For the yogurt sauce:

  • 1 pint greek-style plain, whole-milk yogurt
  • 1/2 lemon, zest and juice
  • 1/2 cup fresh mint leaves, torn into small pieces
  • sea salt and black pepper, to taste

A quick word about the sauce: The recipe will give you about 2 cups, so you’ll likely have some left over. All you need to do to make the sauce is mix the ingredients together in a medium bowl, then refrigerate until ready to use.

Place the lamb in a large bowl and set aside. Heat a large sauté pan over medium heat and add the olive oil. Stir in the onions and a pinch of sea salt, and sauté until soft and opaque, about 5 minutes.
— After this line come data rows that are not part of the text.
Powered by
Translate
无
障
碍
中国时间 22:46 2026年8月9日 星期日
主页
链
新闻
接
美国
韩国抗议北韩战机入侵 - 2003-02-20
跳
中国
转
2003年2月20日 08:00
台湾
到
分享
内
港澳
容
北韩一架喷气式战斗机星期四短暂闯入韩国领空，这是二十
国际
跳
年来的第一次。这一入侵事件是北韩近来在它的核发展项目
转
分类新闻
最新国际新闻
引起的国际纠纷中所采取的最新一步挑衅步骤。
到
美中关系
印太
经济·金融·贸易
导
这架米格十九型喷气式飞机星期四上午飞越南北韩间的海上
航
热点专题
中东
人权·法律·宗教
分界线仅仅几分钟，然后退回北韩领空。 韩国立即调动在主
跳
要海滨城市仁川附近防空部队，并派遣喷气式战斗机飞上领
Add the carrots and sauté for another 5 minutes. Add the garlic and cook for another 1 or 2 minutes. Reduce the heat, then sprinkle in the coriander, cumin, cinnamon, fennel seeds, and turmeric. Stir so that the spices coat the vegetables — it should smell very aromatic — and cook for 2 to 3 minutes.
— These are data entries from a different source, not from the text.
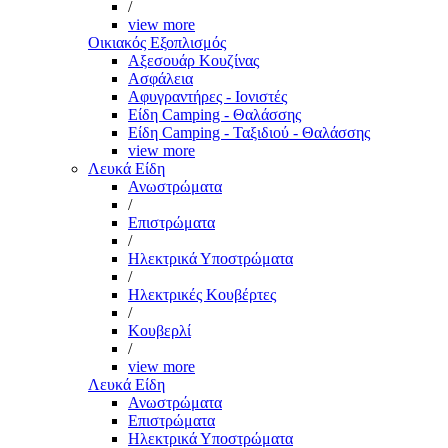
/
view more
Οικιακός Εξοπλισμός
Αξεσουάρ Κουζίνας
Ασφάλεια
Αφυγραντήρες - Ιονιστές
Είδη Camping - Θαλάσσης
Είδη Camping - Ταξιδιού - Θαλάσσης
view more
Λευκά Είδη
Ανωστρώματα
/
Επιστρώματα
/
Ηλεκτρικά Υποστρώματα
/
Ηλεκτρικές Κουβέρτες
/
Κουβερλί
/
view more
Λευκά Είδη
Ανωστρώματα
Επιστρώματα
Ηλεκτρικά Υποστρώματα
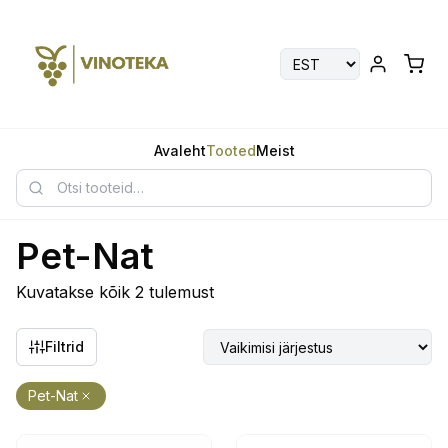
Avaleht
Tooted
Meist
Pet-Nat
Kuvatakse kõik 2 tulemust
Filtrid
Pet-Nat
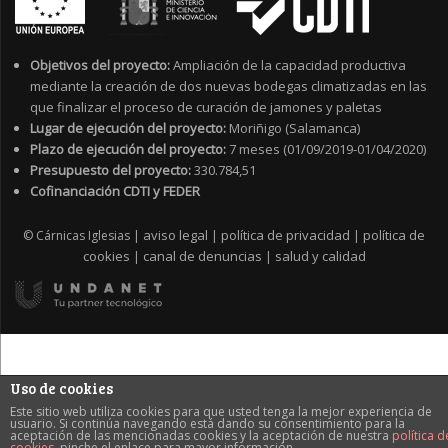
Objetivos del proyecto:
Ampliación de la capacidad productiva
mediante la creación de dos nuevas bodegas climatizadas en las
que finalizar el proceso de curación de jamones y paletas
Lugar de ejecución del proyecto:
Moriñigo (Salamanca)
Plazo de ejecución del proyecto:
7 meses (01/09/2019-01/04/2020)
Presupuesto del proyecto:
330.784,51
Cofinanciación CDTI y FEDER
aviso legal
política de privacidad
política de
© Cárnicas Iglesias |
|
|
cookies
canal de denuncias
salud y calidad
|
|
Uso de cookies
Este sitio web utiliza cookies para que usted tenga la mejor experiencia de
usuario. Si continúa navegando está dando su consentimiento para la
aceptación de las mencionadas cookies y la aceptación de nuestra
política d
cookies
, pinche el enlace para mayor información.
Pour the vegetable sauté over the lamb and stir. Add the salt and pepper, then fold in the currants and egg, making sure everything is thoroughly combined.

Form the meat into 3-inch patties (you can make them bigger, if you want) and place on a baking tray. Heat a large skillet on medium-high heat and add a few spoonfuls of butter. As the oil melts, swirl the pan around to coat the bottom. The pan should be adequately hot before you begin cooking the patties. You can test if the pan is ready by putting a small drop of meat on the pan. If it sizzles, the pan is good to go; but, if it spits and sizzles too aggressively, the oil is likely too hot, and your patties will burn before they are cooked through. If this is the case, remove the pan from the heat for a few minutes before cooking.

Place the burger patties 2 inches apart and cook for 2 to 3 minutes or until the burger sears and releases easily from the pan with a spatula. Flip the burger and cook the other side. If you have a thermometer, you want the internal temperature to be 155 degrees Fahrenheit.

Transfer the patties to a paper-towel-lined plate, and repeat the cooking process until all burgers are cooked.

These patties go well on a bun (or any bread that so pleases you) topped with fresh lettuce. You can also top them with the yogurt sauce. Any leftover patties store well in the refrigerator, and taste equally delicious the second day.